◆ WHAT THE TASK REQUIRES:
Every record that follows must be duplicated exactly, with images left out.

━━━━━ STORED DATA

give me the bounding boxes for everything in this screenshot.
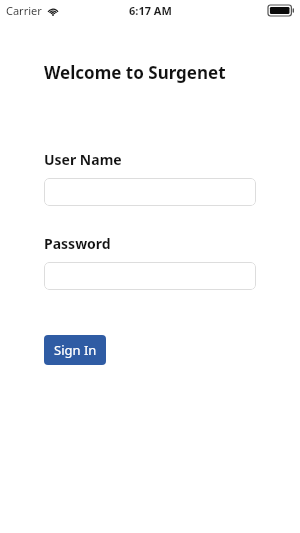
staticText: Password [44, 234, 111, 253]
staticText: Carrier [6, 3, 42, 18]
button[interactable]: Sign In [44, 335, 106, 365]
button[interactable] [44, 262, 256, 290]
staticText: 6:17 AM [129, 3, 172, 18]
staticText: Sign In [54, 341, 97, 359]
button[interactable] [44, 178, 256, 206]
staticText: User Name [44, 150, 122, 169]
staticText: Welcome to Surgenet [44, 61, 226, 84]
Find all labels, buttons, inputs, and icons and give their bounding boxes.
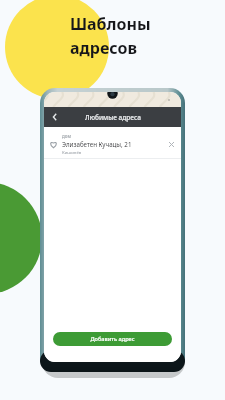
button[interactable]: Удалить адрес [166,139,176,149]
button[interactable]: Добавить адрес [53,332,172,346]
staticText: Шаблоны [70,13,151,35]
staticText: Кишинёв [62,149,82,155]
staticText: Добавить адрес [90,335,135,343]
button[interactable]: дом [44,130,181,158]
staticText: адресов [70,37,137,59]
button[interactable]: Назад [47,109,63,125]
staticText: Элизабетен Кучацы, 21 [62,140,132,148]
staticText: Любимые адреса [85,113,141,122]
staticText: дом [62,133,71,139]
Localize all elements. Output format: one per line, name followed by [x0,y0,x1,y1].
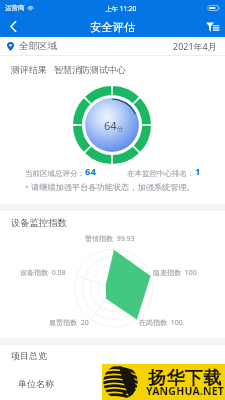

━━━━━━━━━━

◆ OUTPUT:
give me the bounding boxes for everything in this screenshot.
staticText: Password [44, 234, 111, 253]
staticText: Carrier [6, 3, 42, 18]
button[interactable]: Sign In [44, 335, 106, 365]
button[interactable] [44, 262, 256, 290]
staticText: 6:17 AM [129, 3, 172, 18]
staticText: Sign In [54, 341, 97, 359]
button[interactable] [44, 178, 256, 206]
staticText: User Name [44, 150, 122, 169]
staticText: Welcome to Surgenet [44, 61, 226, 84]
Find all labels, buttons, inputs, and icons and give their bounding boxes.
button[interactable]: Удалить адрес [166,139,176,149]
button[interactable]: Добавить адрес [53,332,172,346]
staticText: Шаблоны [70,13,151,35]
staticText: Кишинёв [62,149,82,155]
staticText: Добавить адрес [90,335,135,343]
button[interactable]: дом [44,130,181,158]
staticText: адресов [70,37,137,59]
button[interactable]: Назад [47,109,63,125]
staticText: Элизабетен Кучацы, 21 [62,140,132,148]
staticText: Любимые адреса [85,113,141,122]
staticText: дом [62,133,71,139]
Localize all elements. Output format: one per line, name followed by [x0,y0,x1,y1].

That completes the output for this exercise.